Today I’ve read the paper “PointNet: Deep Learning on Point Sets for 3D Classification and Segmentation” by Charles R. Qi, Hao Su, Kaichun Mo, Leonidas J. Guibas.

What is PointNet?

PointNet is a neural network that directly consumes point cloud, unordered point set. While the architecture is simple, it provides an approach to object classification, part segmentation and semantic segmentation with a good performance.

Novelty of the study

While typical CNN requires volume data, like voxel, or a collection of images, these representations cause a lack of detail while the sampling process. So PointNet take point clouds directly as an input. The input is (x, y, z) coordinates of N points, which are given in no particular order.

Applications of PointNet

PointNet can perform well in 3 tasks below.

  • 3D Object Classification
  • 3D Object Part Segmentation
  • Semantic Segmentation in Scene
from PointNet: Deep Learning on Point Sets for 3D Classification and Segmentation page1



Each one of input points is input to the same mlp(Multilayer perceptron), and features are extracted.

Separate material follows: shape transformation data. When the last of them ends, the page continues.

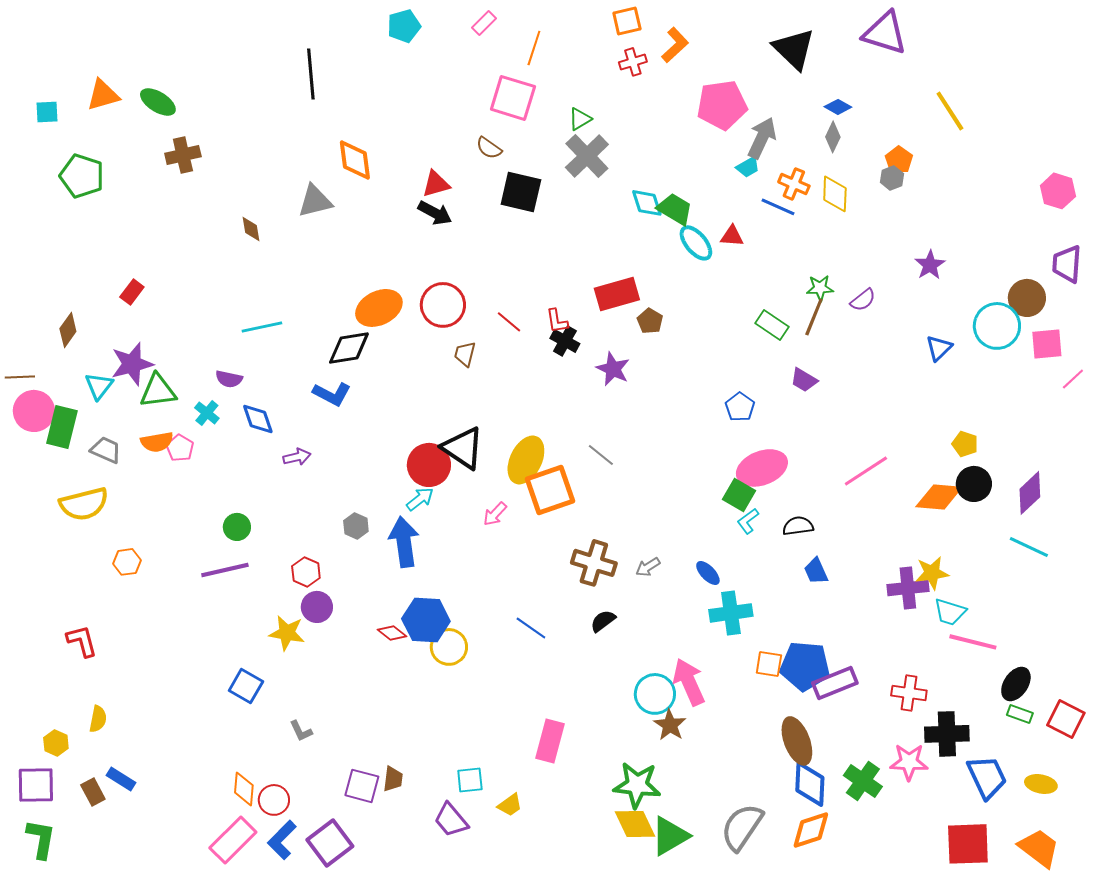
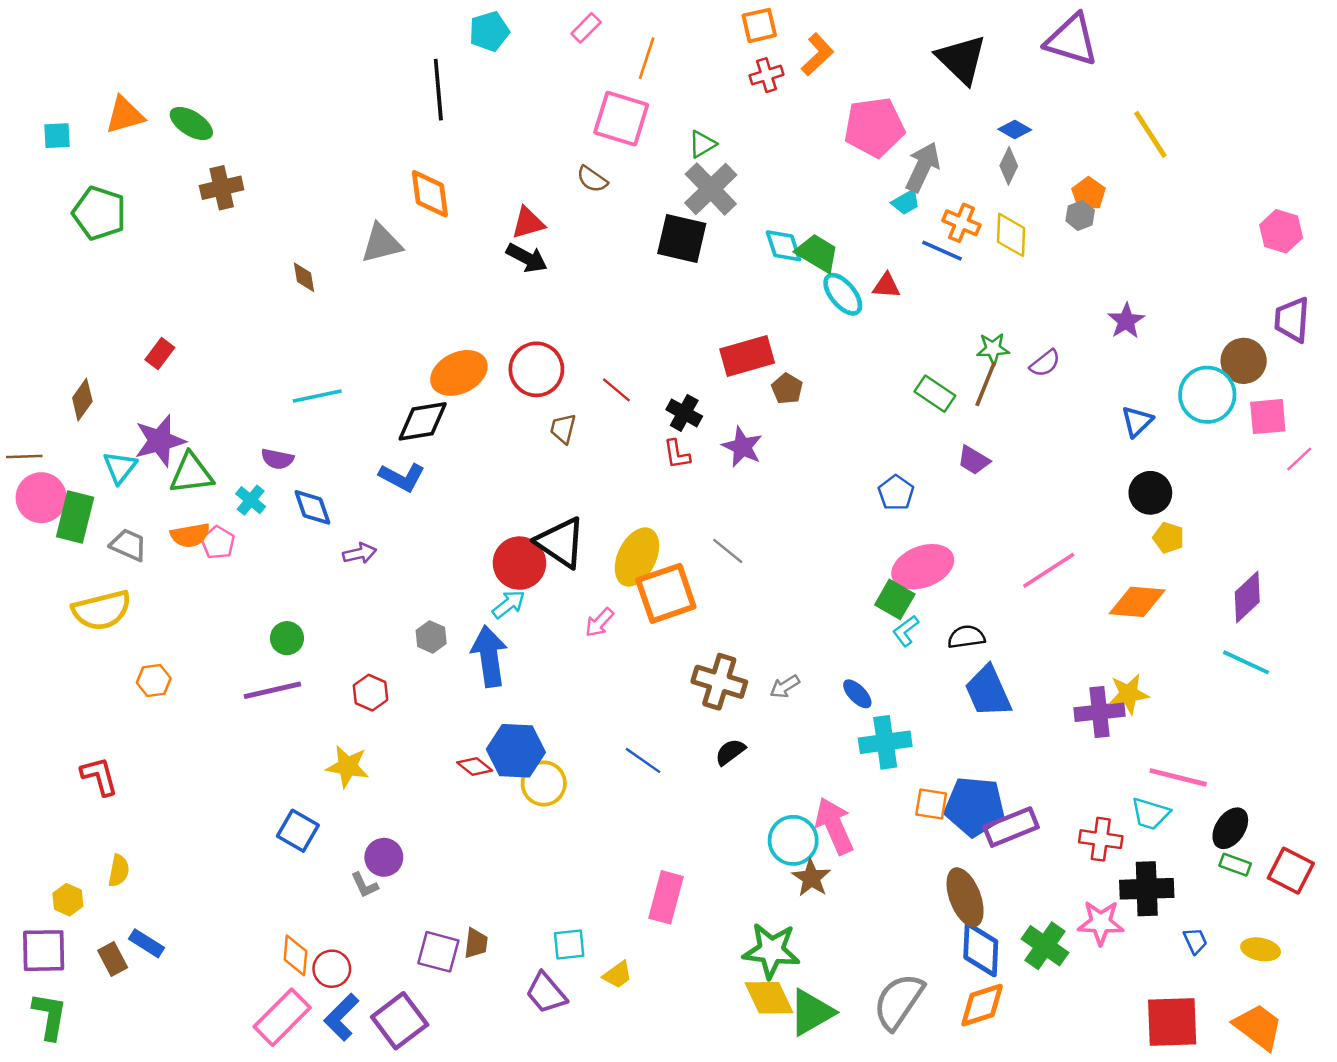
black line: (311, 74) -> (438, 90), moved
black square: (521, 192) -> (682, 239), moved
red L-shape: (557, 321) -> (677, 454), moved
black circle: (974, 484) -> (1150, 493), moved
blue trapezoid: (816, 571) -> (988, 691), size x1.6
purple circle: (317, 607) -> (384, 857), moved
cyan trapezoid: (950, 612) -> (1150, 814), moved
blue trapezoid: (987, 777) -> (1195, 941), size x0.5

from PointNet: Deep Learning on Point Sets for 3D Classification and Segmentation page3

Symmetric function

As a strategy to make a model invariant to input permutation, a symmetric function is used. A symmetric function is the function whose value is the same no matter the order of the given n arguments, n points in this case. In this model, the symmetric function is mlp network and max-pooling which aggregates point features.

Local and global information aggregation

Both the local and global information is required for point segmentation. PointNet concatenate the global feature with point features and extract new per point features.

Invariance to the transformation

The semantic labeling need to be invariant to geometric transformations of shapes. PointNet predicts an affine transformation matrix by a mini-network (T-Net). The mini-network is composed by basic modules of feature extraction, max pooling and fully connected layers.


They visualize critical point sets and upper-bound shapes in this paper. It enables us to summarize an input point cloud by a sparse set of key points.